WHAT YOU ARE ASKED TO DO -
Copy out, from the data below, each line in which the word "Prozent" occurs.
===============
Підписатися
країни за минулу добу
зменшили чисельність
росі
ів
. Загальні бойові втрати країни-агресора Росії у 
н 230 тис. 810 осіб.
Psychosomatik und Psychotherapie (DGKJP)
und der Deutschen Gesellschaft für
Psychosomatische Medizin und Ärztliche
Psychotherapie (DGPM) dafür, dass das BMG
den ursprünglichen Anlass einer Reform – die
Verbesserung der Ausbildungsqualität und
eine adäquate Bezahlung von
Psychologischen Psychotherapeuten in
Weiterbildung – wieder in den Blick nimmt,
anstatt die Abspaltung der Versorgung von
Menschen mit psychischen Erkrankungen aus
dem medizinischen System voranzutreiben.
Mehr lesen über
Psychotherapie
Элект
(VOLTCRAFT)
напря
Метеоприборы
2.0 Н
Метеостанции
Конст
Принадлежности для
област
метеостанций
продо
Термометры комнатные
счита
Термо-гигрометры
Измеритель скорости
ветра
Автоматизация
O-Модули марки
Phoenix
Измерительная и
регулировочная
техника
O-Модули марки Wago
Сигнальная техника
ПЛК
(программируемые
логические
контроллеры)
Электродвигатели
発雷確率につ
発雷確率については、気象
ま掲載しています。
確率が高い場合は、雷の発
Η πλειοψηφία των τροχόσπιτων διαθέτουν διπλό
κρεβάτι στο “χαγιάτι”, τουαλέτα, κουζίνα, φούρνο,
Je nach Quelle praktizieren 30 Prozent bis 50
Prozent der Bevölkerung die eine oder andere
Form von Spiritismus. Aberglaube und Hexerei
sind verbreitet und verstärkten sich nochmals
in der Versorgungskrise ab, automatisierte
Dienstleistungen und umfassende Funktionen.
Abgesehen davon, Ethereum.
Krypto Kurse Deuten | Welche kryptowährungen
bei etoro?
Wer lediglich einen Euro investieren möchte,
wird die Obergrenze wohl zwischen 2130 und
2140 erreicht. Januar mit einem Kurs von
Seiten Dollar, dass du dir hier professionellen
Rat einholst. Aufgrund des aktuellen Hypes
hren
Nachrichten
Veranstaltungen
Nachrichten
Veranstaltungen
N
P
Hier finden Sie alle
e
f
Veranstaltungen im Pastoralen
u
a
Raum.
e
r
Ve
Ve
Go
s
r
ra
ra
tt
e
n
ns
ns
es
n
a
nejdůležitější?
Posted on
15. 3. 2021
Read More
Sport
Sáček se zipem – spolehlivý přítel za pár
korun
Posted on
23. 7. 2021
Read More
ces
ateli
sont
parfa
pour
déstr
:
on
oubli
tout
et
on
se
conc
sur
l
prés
===============
SOLUTION TO THE PROBLEM -
Je nach Quelle praktizieren 30 Prozent bis 50
Prozent der Bevölkerung die eine oder andere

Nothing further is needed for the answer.